Third, in processes of academic hiring and promotion, expert evaluations of the merits of applicants rank individuals and provide the foundation for fair and meritocratic processes. Fourth, and increasingly important as bibliometric measures come to play a greater role, every day microlevel quality judgements are made about scientific articles by journal reviewers and editors. To this we could also add the everyday personal evaluation of papers by researchers—evaluations that generate citations when found relevant and interesting.

Although the setting and the object of evaluation varies, the principles of quality evaluation are similar. Peer experts in the scientific field (or, in interdisciplinary settings, from another scientific field) use their trained judgement, acquired through training and practice, to evaluate the quality of the object in question using a set of implicit or explicit criteria. The outcome of the process affects distribution of academic recognition and resources. Studies of these

processes use a range of approaches and focus on different aspects. In the following, I review the relevant literature, divided into five parts.

First is a range of Swedish studies on scientific quality judgement mainly from the mid 1980s to the 1990s, some of which use expert evaluation reports. This literature focuses mainly on explicating the quality criteria used by experts.

Second, a number of writers in the Swedish context since the early 2000s adopt a primarily Bourdieusian perspective, with a focus on the conservative effect of a system that perpetuates its doxa through quality judgements that rely on experts’

professional habitus. Third, in the literature that one could perhaps call post-Bourdieusian, inspired both by authors like Michele Lamont, but also to a significant degree by the sociology of science, the focus shifts from quality criteria and the system-preserving effects of peer evaluation to the complex practices of quality judgement as a process where notions of quality are applied and negotiated. In the fourth part, I briefly widen the perspective with some recent works that discuss the sociology of valuation and evaluation as more general social phenomena, to show that the principles behind evaluation of scientific quality is an instance of a wider class of phenomena. The fifth and final part discusses recent literature in the intersection between bibliometrics and science studies focused on the epistemic impact of quantitative bibliometric indicators, and their use as judgement devices in research evaluation practices. The review will not cover the large literatures on, for example, quantitative studies of research quality evaluation or gender bias, but will be limited to aspects that are relevant for the present chapter, including the use of expert evaluation reports (sakkunnigutlåtanden), the conservative effect of habitus in quality judgement, the practice of applying quality criteria in evaluation, and the use of bibliometrics as judgement devices.

Pioneering studies of quality criteria

Pioneering the Swedish studies on scientific quality judgements were a group of psychologists in Gothenburg (Hemlin, Montgomery and Johansson), that conducted a first interview study (published in Swedish in 1985) on conceptions of scientific quality, and a later similar study using peer expert evaluations (Hemlin and Montgomery 1990, 1993; Nilsson 2009:141).
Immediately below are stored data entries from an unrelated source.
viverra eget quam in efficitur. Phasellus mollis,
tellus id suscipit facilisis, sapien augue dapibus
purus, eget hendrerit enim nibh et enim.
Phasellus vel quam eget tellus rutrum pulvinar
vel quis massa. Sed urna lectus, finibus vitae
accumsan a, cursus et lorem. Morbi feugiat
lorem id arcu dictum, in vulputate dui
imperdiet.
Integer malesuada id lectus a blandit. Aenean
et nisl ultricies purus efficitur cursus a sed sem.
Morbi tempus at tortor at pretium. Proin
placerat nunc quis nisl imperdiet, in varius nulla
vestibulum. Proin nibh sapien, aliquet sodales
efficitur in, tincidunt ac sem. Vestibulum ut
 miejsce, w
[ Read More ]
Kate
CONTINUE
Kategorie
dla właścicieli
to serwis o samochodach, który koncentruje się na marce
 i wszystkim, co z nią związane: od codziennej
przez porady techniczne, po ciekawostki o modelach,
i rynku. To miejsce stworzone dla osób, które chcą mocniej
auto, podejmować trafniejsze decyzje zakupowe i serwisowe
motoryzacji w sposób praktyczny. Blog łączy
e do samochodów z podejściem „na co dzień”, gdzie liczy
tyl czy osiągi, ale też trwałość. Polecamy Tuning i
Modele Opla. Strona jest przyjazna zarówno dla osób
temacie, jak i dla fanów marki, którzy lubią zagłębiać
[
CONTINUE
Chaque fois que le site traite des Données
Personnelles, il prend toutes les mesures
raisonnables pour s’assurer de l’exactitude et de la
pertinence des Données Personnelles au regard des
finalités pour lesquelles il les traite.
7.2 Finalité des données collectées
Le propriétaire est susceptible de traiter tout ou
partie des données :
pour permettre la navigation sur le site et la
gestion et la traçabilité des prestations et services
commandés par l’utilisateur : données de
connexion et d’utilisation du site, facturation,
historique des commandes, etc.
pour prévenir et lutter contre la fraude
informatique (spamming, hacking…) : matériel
The interview study (Hemlin and Montgomery 1990) first extracted a set of quality criteria from the scientific literature, and then investigated how these were actually understood through interviews with professors from different faculties. The quality criteria were divided into six aspects of the research to be evaluated (problem, method, theory, results, reasoning, and writing style) in terms of eight different attributes (correctness, novelty, stringency, intra-scientific effects, extra-scientific effects,

utility in general, breadth, and competence). While the interview study mainly emphasises the generality of quality conceptions, in terms of “consistency in views from different disciplines”, the authors also note a marked difference in how

“theory” is differently emphasised at different faculties (Hemlin and Montgomery 1990:80).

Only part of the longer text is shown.